Fear of commitment dating
You may think you have every reason to stall commitment, but you have to remember that you’re hurting your lover and leaving them confused with your actions. But as time goes by, both lovers start to drift just a little bit.
But yet, no lover ever talks about it because they don’t want to hurt their partner’s feelings!
Do you find yourself using any of these 10 reasons *excuses*? But you’re not cheating on your lover with someone else right now, are you?
If you’re happy in the arms of your lover today, why does the idea of living with them for a lifetime scare you? No one can promise you that you will surely have a happy ending. But here’s something you need to keep in mind, your happiness and romantic happy endings are almost always in your own hands.
But more often than not, most people aren’t really afraid of long term relationships. There’s something about holy matrimony and “till death do us part” that shoves cold feet under our torso, and makes us question the longevity of the relationship.
The survival of your relationship and your commitment If you’re in a long term relationship that’s lasted at least a few years, it’s obvious that the idea of the next stage of marriage will eventually enter your head. If you feel any emotion other than some form of happiness when you think of marrying your lover, you’re probably suffering from the fear of commitment. Romance needs to evolve or one of you may get attracted to someone else.

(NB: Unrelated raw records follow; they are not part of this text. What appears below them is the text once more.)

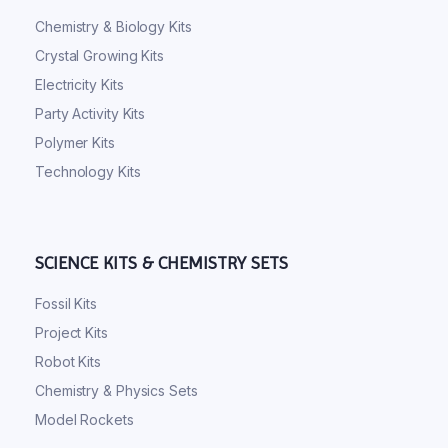
Chemistry & Biology Kits
Crystal Growing Kits
Electricity Kits
Party Activity Kits
Polymer Kits
Technology Kits
SCIENCE KITS & CHEMISTRY SETS
Fossil Kits
Project Kits
Robot Kits
Chemistry & Physics Sets
Model Rockets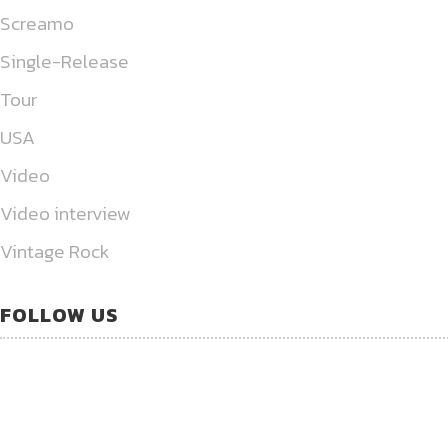
Screamo
Single-Release
Tour
USA
Video
Video interview
Vintage Rock
FOLLOW US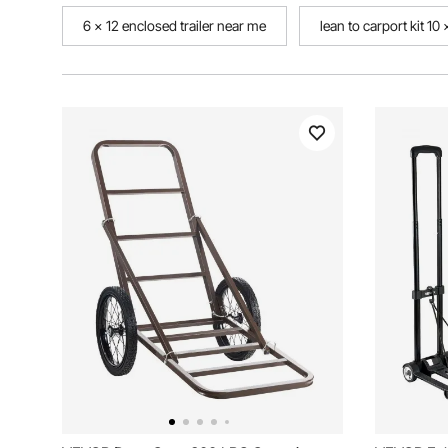
6 x 12 enclosed trailer near me
lean to carport kit 10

If it starts to stagnate, it’s definitely a red alert for your love life. The reason behind your fear of commitment can be summed in one sentence. You may be afraid of change, you may be unsure of what could happen in the future, or it could be just about any other reason associated with change. You don’t want a new unpredictable change in your life because you’re afraid you may not like the change.
To define it, the fear of commitment is the fear of entering into a long term relationship or the fear of getting married.[Read: The best way to give space in love and grow as individuals] #10 Is she/he the one?Are you still uncertain about whether this person is the one for you?The past can hurt you and haunt you, but that’s no excuse to stagnate in your new relationship or feel insecure about it.Take baby steps, one step at a time, until you feel confident and secure about your new lover. At first, lovers cling to each other and want to be with each other every second of every day.
[Read: Ultimatums in a relationship and how to understand them] Ask yourself what you really want, swallow your ego and your pride, and take a decision.